If a line in the data contains "International", copy it out.

** Stored entries **
....

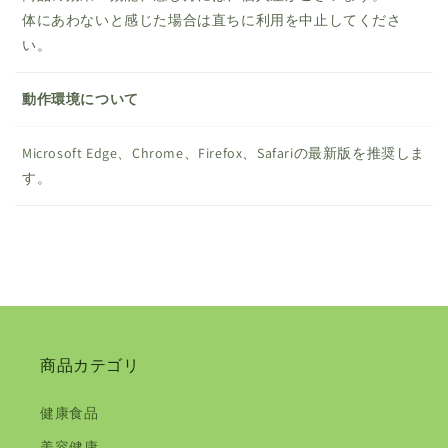
体にあわないと感じた場合は直ちに利用を中止してくださ
い。
動作環境について
Microsoft Edge、Chrome、Firefox、Safariの最新版を推奨しま
す。
商品カテゴリ
健康食品
美容健康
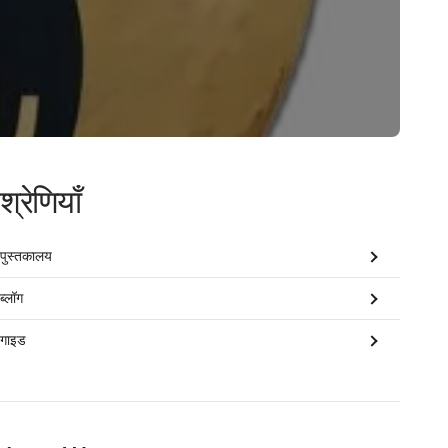
श्रेणियाँ
पुस्तकालय
ब्लॉग
गाइड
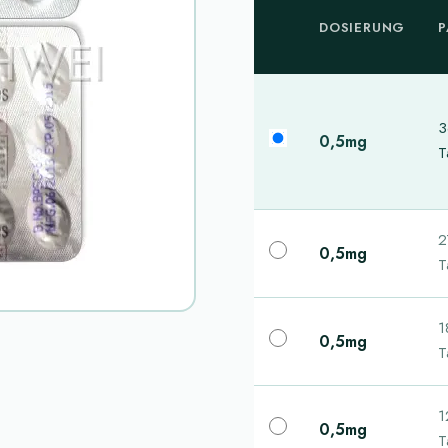
DOSIERUNG
P
3
0,5mg
T
2
0,5mg
T
1
0,5mg
T
1
0,5mg
T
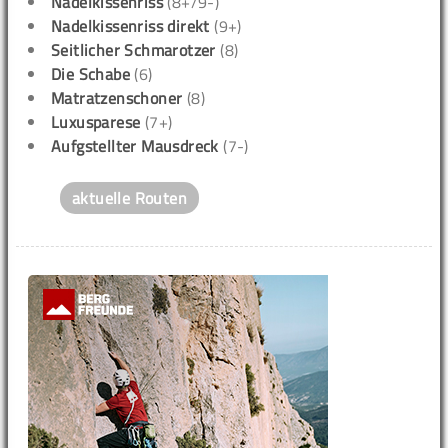
Nadelkissenriss
(8+/9-)
Nadelkissenriss direkt
(9+)
Seitlicher Schmarotzer
(8)
Die Schabe
(6)
Matratzenschoner
(8)
Luxusparese
(7+)
Aufgstellter Mausdreck
(7-)
aktuelle Routen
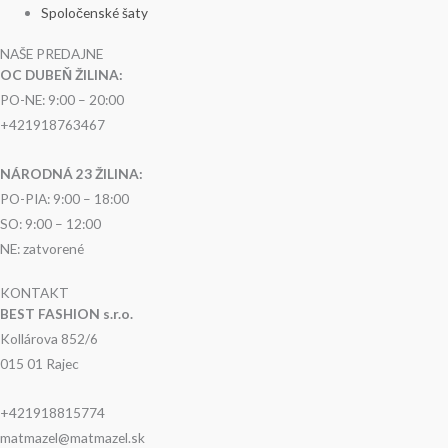
Spoločenské šaty
NAŠE PREDAJNE
OC DUBEŇ ŽILINA:
PO-NE: 9:00 – 20:00
+421918763467
NÁRODNÁ 23 ŽILINA:
PO-PIA: 9:00 – 18:00
SO: 9:00 – 12:00
NE: zatvorené
KONTAKT
BEST FASHION s.r.o.
Kollárova 852/6
015 01 Rajec
+421918815774
matmazel@matmazel.sk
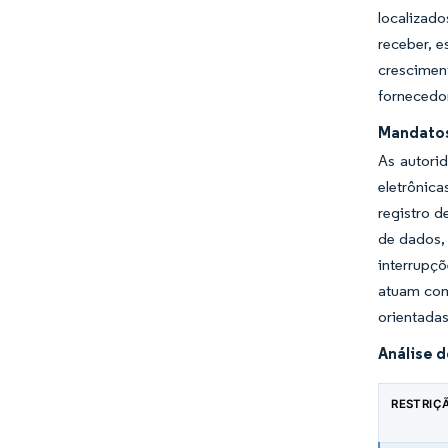
localizad
receber, 
crescimen
fornecedo
Mandatos
As autori
eletrônic
registro d
de dados,
interrupçõ
atuam com
orientadas
Análise 
RESTRIÇ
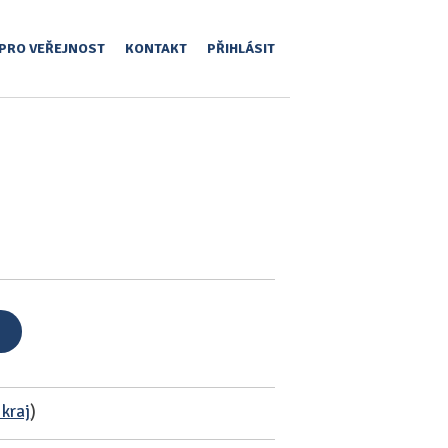
PRO VEŘEJNOST
KONTAKT
PŘIHLÁSIT
 kraj
)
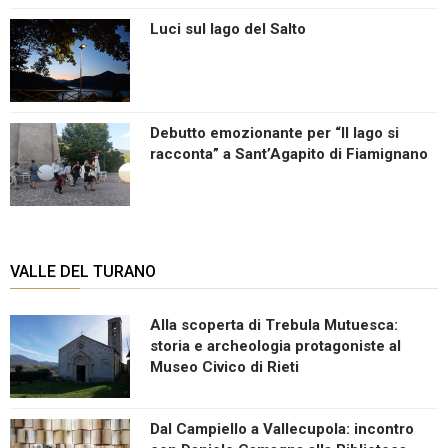
Luci sul lago del Salto
Debutto emozionante per “Il lago si
racconta” a Sant’Agapito di Fiamignano
VALLE DEL TURANO
Alla scoperta di Trebula Mutuesca:
storia e archeologia protagoniste al
Museo Civico di Rieti
Dal Campiello a Vallecupola: incontro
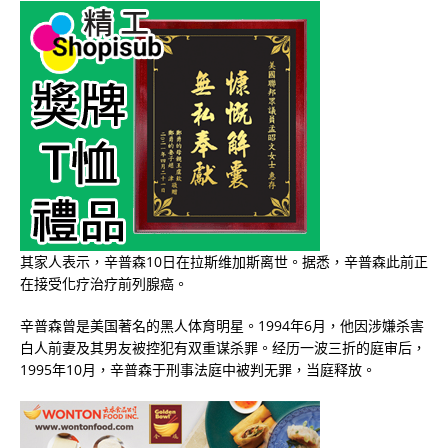
其家人表示，辛普森10日在拉斯维加斯离世。据悉，辛普森此前正
在接受化疗治疗前列腺癌。
辛普森曾是美国著名的黑人体育明星。1994年6月，他因涉嫌杀害
白人前妻及其男友被控犯有双重谋杀罪。经历一波三折的庭审后，
1995年10月，辛普森于刑事法庭中被判无罪，当庭释放。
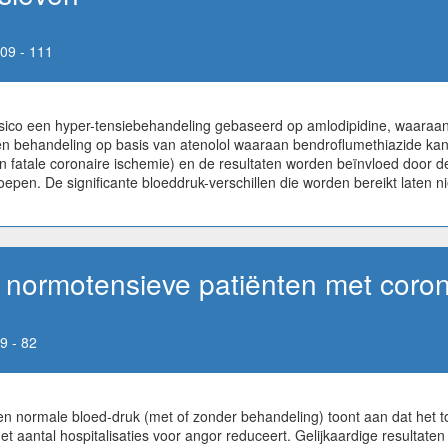
09 - 111
risico een hyper-tensiebehandeling gebaseerd op amlodipidine, waaraa
en behandeling op basis van atenolol waaraan bendroflumethiazide kan 
en fatale coronaire ischemie) en de resultaten worden beïnvloed door de
oepen. De significante bloeddruk-verschillen die worden bereikt laten 
j normotensieve patiënten met coron
9 - 82
 een normale bloed-druk (met of zonder behandeling) toont aan dat he
et aantal hospitalisaties voor angor reduceert. Gelijkaardige resultaten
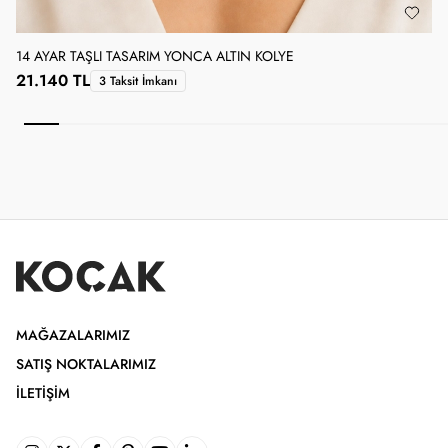
14 AYAR TAŞLI TASARIM YONCA ALTIN KOLYE
1
21.140 TL
3 Taksit İmkanı
MAĞAZALARIMIZ
SATIŞ NOKTALARIMIZ
İLETIŞIM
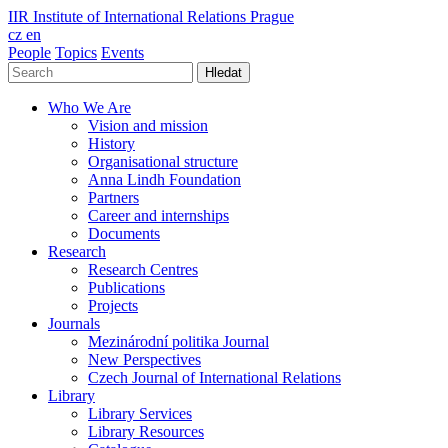
IIR
Institute of International Relations Prague
cz
en
People
Topics
Events
Hledat
Who We Are
Vision and mission
History
Organisational structure
Anna Lindh Foundation
Partners
Career and internships
Documents
Research
Research Centres
Publications
Projects
Journals
Mezinárodní politika Journal
New Perspectives
Czech Journal of International Relations
Library
Library Services
Library Resources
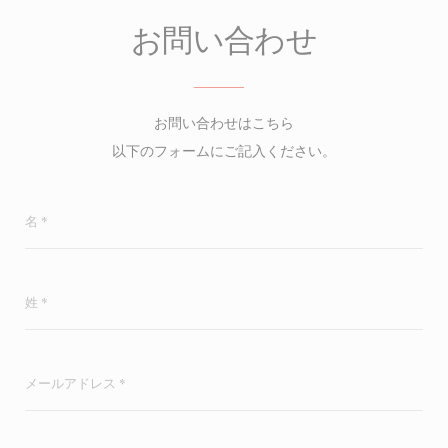
お問い合わせ
お問い合わせはこちら
以下のフォームにご記入ください。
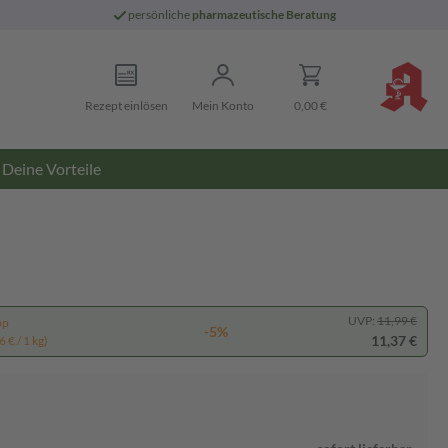
persönliche
pharmazeutische Beratung
Rezept einlösen
Mein Konto
0,00 €
Deine Vorteile
UVP:
11,99 €
pp
-5%
11,37 €
 € / 1 kg)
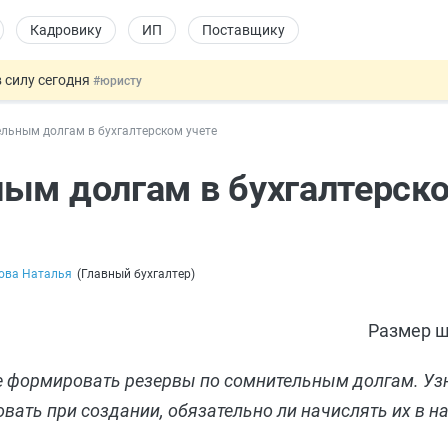
Кадровику
ИП
Поставщику
 силу сегодня
#юристу
х товаров через «Честный знак»
#юристу
льным долгам в бухгалтерском учете
в ТК РФ
#кадровику
ах предлагают отменить
#физлицу
ым долгам в бухгалтерско
овых и ГПХ-отношений
#кадровику
ова Наталья
(
Главный бухгалтер
)
Размер ш
те формировать резервы по сомнительным долгам. Уз
вать при создании, обязательно ли начислять их в на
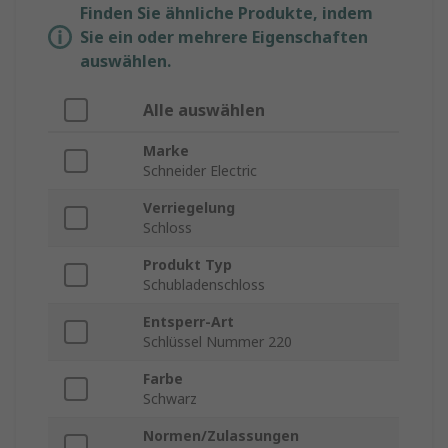
Finden Sie ähnliche Produkte, indem
Sie ein oder mehrere Eigenschaften
auswählen.
Alle auswählen
Marke
Schneider Electric
Verriegelung
Schloss
Produkt Typ
Schubladenschloss
Entsperr-Art
Schlüssel Nummer 220
Farbe
Schwarz
Normen/Zulassungen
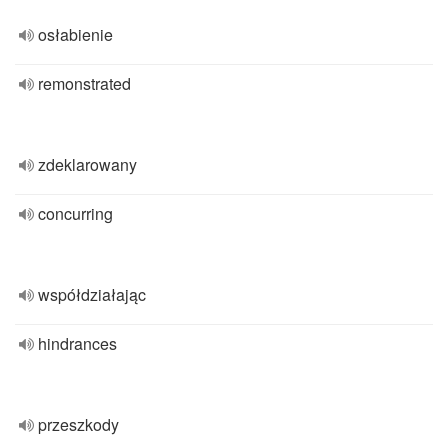
osłabienie
remonstrated
zdeklarowany
concurring
współdziałając
hindrances
przeszkody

....

** Task output **
Institute of International Relations Prague
Czech Journal of International Relations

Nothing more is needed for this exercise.